Podemos ainda pensar e reflectir sobre este tema através do conceito de Nós-Problemáticos, em que estes são como “novelos” que têm como base a experiência interna do sujeito, tanto no contexto individual, familiar, como social, através da construção emocional que cada um faz nos seus caminhos na vida. Ou seja, tal como acontece com um novelo, estes sujeitos têm literalmente várias encruzilhadas na sua história, circuncisando as mesmas numa determinada “bolha do tempo”. Esta história é tipicamente carregada de um enorme sofrimento psíquico, em que Nic mergulha num “buraco negro e patologia do vazio’, manifestando a sua constante insatisfação através do contínuo consumo de drogas”

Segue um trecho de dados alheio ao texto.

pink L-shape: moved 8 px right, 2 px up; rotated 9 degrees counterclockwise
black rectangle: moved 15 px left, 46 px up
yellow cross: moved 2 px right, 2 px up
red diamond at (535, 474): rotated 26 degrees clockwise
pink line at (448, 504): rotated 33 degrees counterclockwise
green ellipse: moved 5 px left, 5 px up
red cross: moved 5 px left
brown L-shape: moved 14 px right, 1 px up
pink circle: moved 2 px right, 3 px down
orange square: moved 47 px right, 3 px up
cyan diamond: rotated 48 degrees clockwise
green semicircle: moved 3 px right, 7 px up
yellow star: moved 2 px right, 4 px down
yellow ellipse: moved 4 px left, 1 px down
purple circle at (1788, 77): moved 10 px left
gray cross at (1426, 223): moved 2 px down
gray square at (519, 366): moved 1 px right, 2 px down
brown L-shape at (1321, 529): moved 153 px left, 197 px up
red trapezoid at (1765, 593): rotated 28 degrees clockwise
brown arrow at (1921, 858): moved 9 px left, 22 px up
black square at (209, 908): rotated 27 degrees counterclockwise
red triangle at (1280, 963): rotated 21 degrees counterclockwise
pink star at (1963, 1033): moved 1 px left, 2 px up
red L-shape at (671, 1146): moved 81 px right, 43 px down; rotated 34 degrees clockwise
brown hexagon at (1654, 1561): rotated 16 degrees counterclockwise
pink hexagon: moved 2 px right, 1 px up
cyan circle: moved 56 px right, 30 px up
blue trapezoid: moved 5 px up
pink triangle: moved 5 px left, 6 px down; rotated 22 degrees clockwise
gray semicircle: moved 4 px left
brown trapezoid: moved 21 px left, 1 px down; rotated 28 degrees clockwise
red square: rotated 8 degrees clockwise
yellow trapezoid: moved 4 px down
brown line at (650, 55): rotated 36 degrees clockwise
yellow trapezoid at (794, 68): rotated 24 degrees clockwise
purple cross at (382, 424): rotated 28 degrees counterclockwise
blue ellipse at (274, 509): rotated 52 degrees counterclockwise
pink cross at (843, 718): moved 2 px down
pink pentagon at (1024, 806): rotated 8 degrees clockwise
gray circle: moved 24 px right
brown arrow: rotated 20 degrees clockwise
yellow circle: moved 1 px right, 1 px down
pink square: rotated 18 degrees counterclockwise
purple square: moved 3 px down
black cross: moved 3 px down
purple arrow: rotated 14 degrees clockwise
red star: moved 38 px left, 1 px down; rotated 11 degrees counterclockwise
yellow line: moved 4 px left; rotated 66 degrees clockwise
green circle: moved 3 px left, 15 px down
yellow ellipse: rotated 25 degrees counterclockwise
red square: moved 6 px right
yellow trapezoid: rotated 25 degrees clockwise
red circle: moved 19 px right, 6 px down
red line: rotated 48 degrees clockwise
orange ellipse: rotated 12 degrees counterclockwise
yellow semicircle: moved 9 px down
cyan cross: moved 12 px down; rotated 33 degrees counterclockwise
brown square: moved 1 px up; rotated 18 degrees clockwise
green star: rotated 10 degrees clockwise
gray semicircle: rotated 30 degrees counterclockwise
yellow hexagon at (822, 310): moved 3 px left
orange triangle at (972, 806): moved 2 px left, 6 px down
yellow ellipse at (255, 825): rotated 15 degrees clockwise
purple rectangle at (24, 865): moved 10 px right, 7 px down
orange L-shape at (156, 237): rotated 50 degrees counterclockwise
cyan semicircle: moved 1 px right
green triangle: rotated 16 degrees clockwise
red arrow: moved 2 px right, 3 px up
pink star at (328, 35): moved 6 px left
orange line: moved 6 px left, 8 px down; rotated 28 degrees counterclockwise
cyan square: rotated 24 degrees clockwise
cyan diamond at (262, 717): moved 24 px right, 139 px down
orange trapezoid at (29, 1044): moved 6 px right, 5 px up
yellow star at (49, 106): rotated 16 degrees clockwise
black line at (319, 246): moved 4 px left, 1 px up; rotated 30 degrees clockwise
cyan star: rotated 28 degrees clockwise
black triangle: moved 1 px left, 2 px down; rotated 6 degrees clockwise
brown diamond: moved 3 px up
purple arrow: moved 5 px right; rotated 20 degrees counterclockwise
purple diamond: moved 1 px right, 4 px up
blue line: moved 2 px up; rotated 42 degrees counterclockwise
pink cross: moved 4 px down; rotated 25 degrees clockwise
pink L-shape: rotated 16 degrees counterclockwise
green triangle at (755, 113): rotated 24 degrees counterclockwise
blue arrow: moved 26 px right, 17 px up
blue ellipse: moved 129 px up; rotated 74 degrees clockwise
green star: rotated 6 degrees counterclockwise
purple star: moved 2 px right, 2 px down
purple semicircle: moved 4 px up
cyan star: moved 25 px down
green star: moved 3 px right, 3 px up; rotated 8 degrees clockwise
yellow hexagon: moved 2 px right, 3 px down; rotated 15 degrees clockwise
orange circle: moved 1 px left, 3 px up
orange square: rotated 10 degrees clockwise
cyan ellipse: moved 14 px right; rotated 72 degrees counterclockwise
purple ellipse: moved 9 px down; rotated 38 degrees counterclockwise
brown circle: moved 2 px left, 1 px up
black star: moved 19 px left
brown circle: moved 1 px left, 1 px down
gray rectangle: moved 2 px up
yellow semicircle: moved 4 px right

Neste sentido, no que concerne à Intervenção Psicológica, esta tem-nos demonstrado que é possível auxiliar o tóxico-dependente e as suas famílias a encontrarem alternativas para lidar com o sofrimento acumulado, através de respostas menos imediatas, mas mais eficazes e saudáveis, como é o caso dos tratamentos psicoterapêuticos individuais, familiares e ou/de grupo, que permitam um espaço contentor de reflexões e partilha de angústias, onde os resultados e a profundidade da intervenção requerem tempo e, simultaneamente, uma mobilização de sinergias e de especificidade clínica.
É por isso que é essencial que exista um olhar clínico sobre as dimensões Indivíduo-Família-Sociedade no processo de “tornar-se tóxico-dependente” ou noutra qualquer dependência.